I've never been to the mouth of either river. I normally fish near Tippy or along Bear. Is there good access at the mouth/lake for shore fishing? I plan to be either in Manistee/Wellston or Frankfurt by Friday night, but I'll only have Friday night and Saturday to find fish... Is it worth it to drag my 14' boat (9.9hp 2 stroke) all the way up (4 hours) there for the lake (Manistee, not Michigan)?

Watcha think, guys? Point this fool in the right direction!
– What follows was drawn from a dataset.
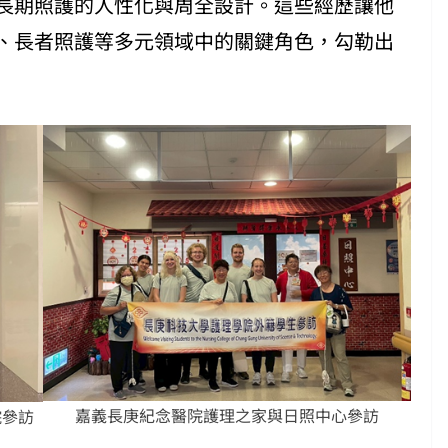
長期照護的人性化與周全設計。這些經歷讓他
、長者照護等多元領域中的關鍵角色，勾勒出
嘉義長庚紀念醫院護理之家與日照中心參訪
院參訪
Sent from my LG-LS998 using Michigan Sportsman mobile app


----------



## luckyfish (Jan 23, 2013)

Absolute Blast from the yak. This was from last year. Any river mouth this time of year should be good. We cast stick baits. Lots of fun pulling a 20lb+ from a yak. If ya go up/down the river just find a spot to park and cast cause they'll drag ya around a little bit.


----------



## salmon_slayer06 (Mar 19, 2006)

Nice fish. I would think it's prime time right now if not within the next few weeks. Seen a kayaker trolling with harbor patrol team last Sunday at manistee. Dredger isn't there this season if anyone wanted to know. Next year it'll be back


----------



## ChetTheJet (Feb 13, 2016)

luckyfish said:


> Absolute Blast from the yak. This was from last year. Any river mouth this time of year should be good. We cast stick baits. Lots of fun pulling a 20lb+ from a yak. If ya go up/down the river just find a spot to park and cast cause they'll drag ya around a little bit.
> 
> View attachment 427737
> View attachment 427743


Very nice. 


Sent from my iPhone using Michigan Sportsman mobile app


----------



## Sparky23 (Aug 15, 2007)

They are not considered lakes unless it was changed. The drowned river mouth are considered river. The reason that we could never use drop shot on white and Muskegon. However as long as your spoon isn't altered and no weight below it your fine using whatever size jigging spoon you want I believe


----------



## Macs13 (Apr 24, 2019)

Sparky23 said:


> They are not considered lakes unless it was changed. The drowned river mouth are considered river. The reason that we could never use drop shot on white and Muskegon. However as long as your spoon isn't altered and no weight below it your fine using whatever size jigging spoon you want I believe


I think that you're right regarding the jigging spoon size because the restricted section of the Manistee ends at railroad bridge. However, on Bear, Platte, Betsie, and between Tippy and railroad, it is restricted to NOTHING over an oz. You are also right about that lake being considered a drowned river mouth lake, so technically it's part of the Manistee River and has normal stream regulations. 

Sent from my LG-LS998 using Michigan Sportsman mobile app


----------



## taxi (Jan 14, 2008)

on a call said:


> Is dynamite still allowed
> 
> I think you yakers have it on !  Jig em up !!


:tdo12::tdo12::tdo12:


----------